If your market stop is hit during a major economic event ie FOMC, NFP, etc ....chances of slippage are inevitable if the move happened to be very violent and your stop happened to be around the beginning of the move, there's no surviving that without slippage, no matter the broker.
It seems that if a market event occurs during the market hours, a stop-limit will get it at that price. But if say the disaster hits when the exchange is offline like Sunday, I would think your stop-limit will get bypassed. Never had that happened to me.
A stop limit (as an exit) during a high volatility event would be an irresponsible to do, as an entry that's a whole different story.

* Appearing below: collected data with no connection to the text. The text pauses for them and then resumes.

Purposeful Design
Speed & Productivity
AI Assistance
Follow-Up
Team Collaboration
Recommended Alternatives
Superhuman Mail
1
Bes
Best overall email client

Nah, dude. When you are actively watching the markets and can hit the "close position" button at any moment, a stop-limit is fine. In terms of execution, it's probably faster since being on the exchange, you are first in queue. Away from the market, using a a regular stop loss is better.
I know what you are talking about. If you actually ever been in a real event during market hours, most of the time, all the stops will get blown through but they will get hit. Talking about the indices like the TF.
I been trading ER2 and TF since 2004. 6 ticks will happen occasionally. I think i may have had 20 or 30 ticks in the past as well (during regular trading hours! and not around any major news event either) when trading the ER2 which was more liquid that TF. And i was using exchange stops on Globex at the time. If there is some large fund wanting to get in and out of a TF position quickly. Say they want to buy or sell 1000 really TF fast. Then you will get slippage, nothing you can do about it. But these events are very rare and you should look at your average slippage on each instrument you trade, for TF average slippage is quite small. If you get 6 ticks slippage once every 50 trades, then its not something to worry about.